→ **ASSIGNED TASK**: Look through the entries below and return all lines including the word "Jeppesen".

→ **Transcribed page contents**:
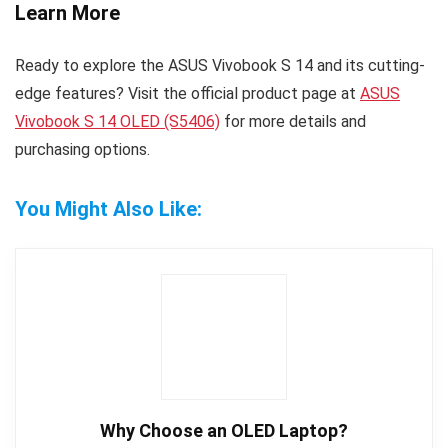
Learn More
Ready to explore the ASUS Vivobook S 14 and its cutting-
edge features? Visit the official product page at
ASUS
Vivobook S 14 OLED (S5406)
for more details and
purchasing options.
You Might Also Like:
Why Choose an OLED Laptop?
---
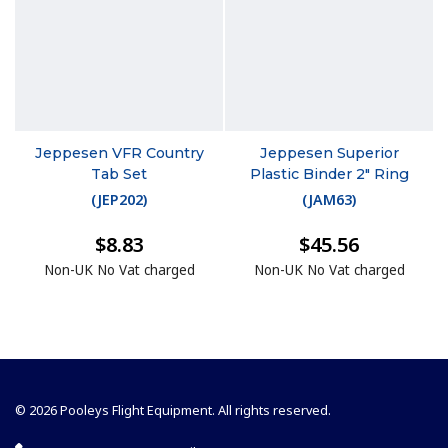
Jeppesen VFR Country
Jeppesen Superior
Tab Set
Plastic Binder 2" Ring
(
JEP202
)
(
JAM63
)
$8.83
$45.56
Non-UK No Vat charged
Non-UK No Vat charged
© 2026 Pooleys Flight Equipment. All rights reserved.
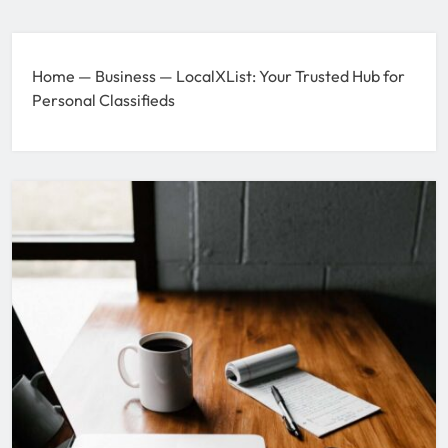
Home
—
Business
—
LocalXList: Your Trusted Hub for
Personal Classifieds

→ **EXERCISE ANSWER**:
Jeppesen VFR Country
Jeppesen Superior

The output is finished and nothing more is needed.